*** Opening Study material ***
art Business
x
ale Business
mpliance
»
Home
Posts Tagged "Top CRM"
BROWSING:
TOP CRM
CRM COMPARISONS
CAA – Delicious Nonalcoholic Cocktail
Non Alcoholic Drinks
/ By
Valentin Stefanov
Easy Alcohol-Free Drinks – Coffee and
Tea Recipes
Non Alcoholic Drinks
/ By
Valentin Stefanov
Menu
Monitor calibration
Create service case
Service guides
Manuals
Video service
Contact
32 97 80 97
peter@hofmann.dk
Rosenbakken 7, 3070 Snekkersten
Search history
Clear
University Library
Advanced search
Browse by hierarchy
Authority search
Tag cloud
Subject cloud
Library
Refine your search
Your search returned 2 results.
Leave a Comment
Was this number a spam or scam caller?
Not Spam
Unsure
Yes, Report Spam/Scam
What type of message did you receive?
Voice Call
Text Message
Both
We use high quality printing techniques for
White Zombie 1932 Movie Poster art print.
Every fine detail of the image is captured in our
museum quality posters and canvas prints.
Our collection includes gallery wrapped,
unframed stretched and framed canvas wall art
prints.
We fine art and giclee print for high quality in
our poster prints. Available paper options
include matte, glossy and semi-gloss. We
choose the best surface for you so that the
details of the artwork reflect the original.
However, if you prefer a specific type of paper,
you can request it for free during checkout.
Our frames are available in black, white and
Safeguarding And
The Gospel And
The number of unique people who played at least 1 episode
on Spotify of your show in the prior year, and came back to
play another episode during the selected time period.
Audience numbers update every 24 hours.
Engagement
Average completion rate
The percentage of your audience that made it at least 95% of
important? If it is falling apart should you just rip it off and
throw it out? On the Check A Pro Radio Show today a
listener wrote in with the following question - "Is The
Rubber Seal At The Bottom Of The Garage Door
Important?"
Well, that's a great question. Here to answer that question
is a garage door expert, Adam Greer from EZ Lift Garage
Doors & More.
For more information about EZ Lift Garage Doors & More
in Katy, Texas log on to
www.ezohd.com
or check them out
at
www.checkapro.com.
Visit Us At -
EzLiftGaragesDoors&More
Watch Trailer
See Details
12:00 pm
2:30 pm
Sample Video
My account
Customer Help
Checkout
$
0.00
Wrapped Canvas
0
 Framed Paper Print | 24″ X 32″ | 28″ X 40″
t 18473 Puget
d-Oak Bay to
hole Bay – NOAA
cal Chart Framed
*** Closing Study material ***
# About this exercise
Write out every entry again, keeping each line exactly the same.

# Exercise solution
art Business
x
ale Business
mpliance
»
Home
Posts Tagged "Top CRM"
BROWSING:
TOP CRM
CRM COMPARISONS
CAA – Delicious Nonalcoholic Cocktail
Non Alcoholic Drinks
/ By
Valentin Stefanov
Easy Alcohol-Free Drinks – Coffee and
Tea Recipes
Non Alcoholic Drinks
/ By
Valentin Stefanov
Menu
Monitor calibration
Create service case
Service guides
Manuals
Video service
Contact
32 97 80 97
peter@hofmann.dk
Rosenbakken 7, 3070 Snekkersten
Search history
Clear
University Library
Advanced search
Browse by hierarchy
Authority search
Tag cloud
Subject cloud
Library
Refine your search
Your search returned 2 results.
Leave a Comment
Was this number a spam or scam caller?
Not Spam
Unsure
Yes, Report Spam/Scam
What type of message did you receive?
Voice Call
Text Message
Both
We use high quality printing techniques for
White Zombie 1932 Movie Poster art print.
Every fine detail of the image is captured in our
museum quality posters and canvas prints.
Our collection includes gallery wrapped,
unframed stretched and framed canvas wall art
prints.
We fine art and giclee print for high quality in
our poster prints. Available paper options
include matte, glossy and semi-gloss. We
choose the best surface for you so that the
details of the artwork reflect the original.
However, if you prefer a specific type of paper,
you can request it for free during checkout.
Our frames are available in black, white and
Safeguarding And
The Gospel And
The number of unique people who played at least 1 episode
on Spotify of your show in the prior year, and came back to
play another episode during the selected time period.
Audience numbers update every 24 hours.
Engagement
Average completion rate
The percentage of your audience that made it at least 95% of
important? If it is falling apart should you just rip it off and
throw it out? On the Check A Pro Radio Show today a
listener wrote in with the following question - "Is The
Rubber Seal At The Bottom Of The Garage Door
Important?"
Well, that's a great question. Here to answer that question
is a garage door expert, Adam Greer from EZ Lift Garage
Doors & More.
For more information about EZ Lift Garage Doors & More
in Katy, Texas log on to
www.ezohd.com
or check them out
at
www.checkapro.com.
Visit Us At -
EzLiftGaragesDoors&More
Watch Trailer
See Details
12:00 pm
2:30 pm
Sample Video
My account
Customer Help
Checkout
$
0.00
Wrapped Canvas
0
 Framed Paper Print | 24″ X 32″ | 28″ X 40″
t 18473 Puget
d-Oak Bay to
hole Bay – NOAA
cal Chart Framed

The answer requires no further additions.